Inducing and evaluating default inference mechanisms that inform models when to switch processing regimes.
Extending idiom-aware and non-compositional treatment to low-resource languages and less-documented figurative phenomena.
Achieving parameter- and compute-efficient RL for widespread application of reward-driven idiom training (Agarwal et al., 9 Jan 2026).

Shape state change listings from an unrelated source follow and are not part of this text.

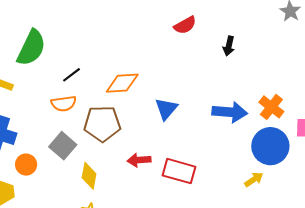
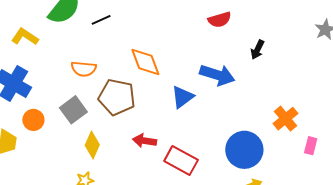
black line: (71, 75) -> (101, 20), moved
orange diamond: (122, 83) -> (145, 62), turned 60
blue arrow: (230, 112) -> (217, 75), moved
blue circle: (270, 146) -> (244, 150), moved

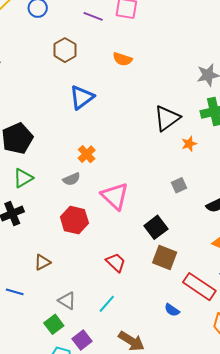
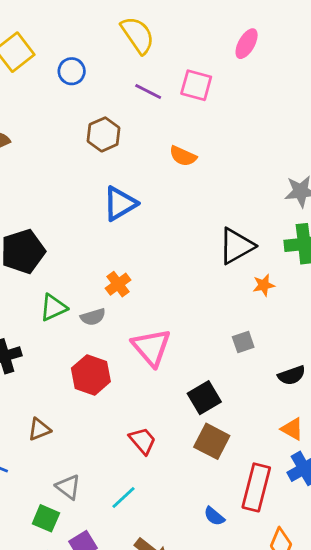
green triangle: (23, 178) -> (53, 308), moved
red rectangle: (199, 287) -> (256, 487), turned 64
green square: (54, 324) -> (46, 518), turned -36

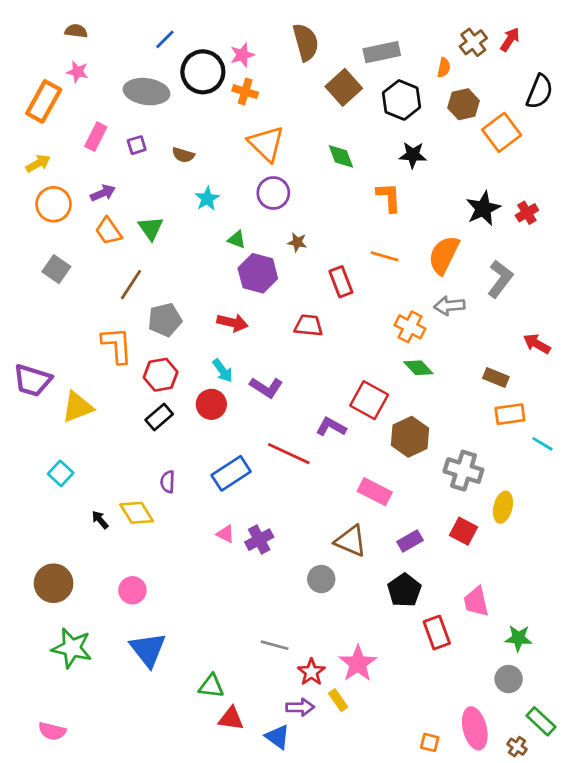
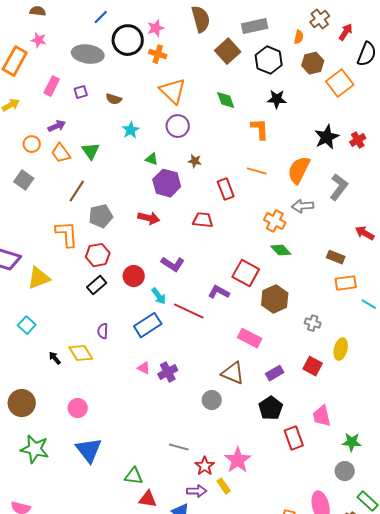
red arrow: (510, 39) -> (346, 32), moved
orange circle: (54, 204) -> (32, 144), moved, size x0.7
cyan arrow: (223, 371) -> (159, 296), moved
gray cross: (463, 471) -> (313, 323), size x0.6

7. Significance and Future Directions

The non-compositional translation gap exposes a fundamental limitation in current neural and symbolic translation architectures: the inability to dynamically arbitrate between compositional and non-compositional processing. While scale, multi-tasking, and data-driven learning improve coverage on compositional regimes, they do not induce systematic strategies for identifying and handling non-compositional structures. Advances in reward-based optimization, explicit compositional modeling, and evaluation have begun to narrow the gap, notably yielding robust improvements across idiomatic, compositional, and cross-lingual test sets (Agarwal et al., 9 Jan 2026). However, future progress requires principled integration of structural, semantic, and reward-based cues, as well as rethinking both data and evaluation paradigms for the complex spectrum of compositionality in natural language (Yu et al., 2023, Dankers et al., 2021, Dankers et al., 2022, Enache et al., 2014).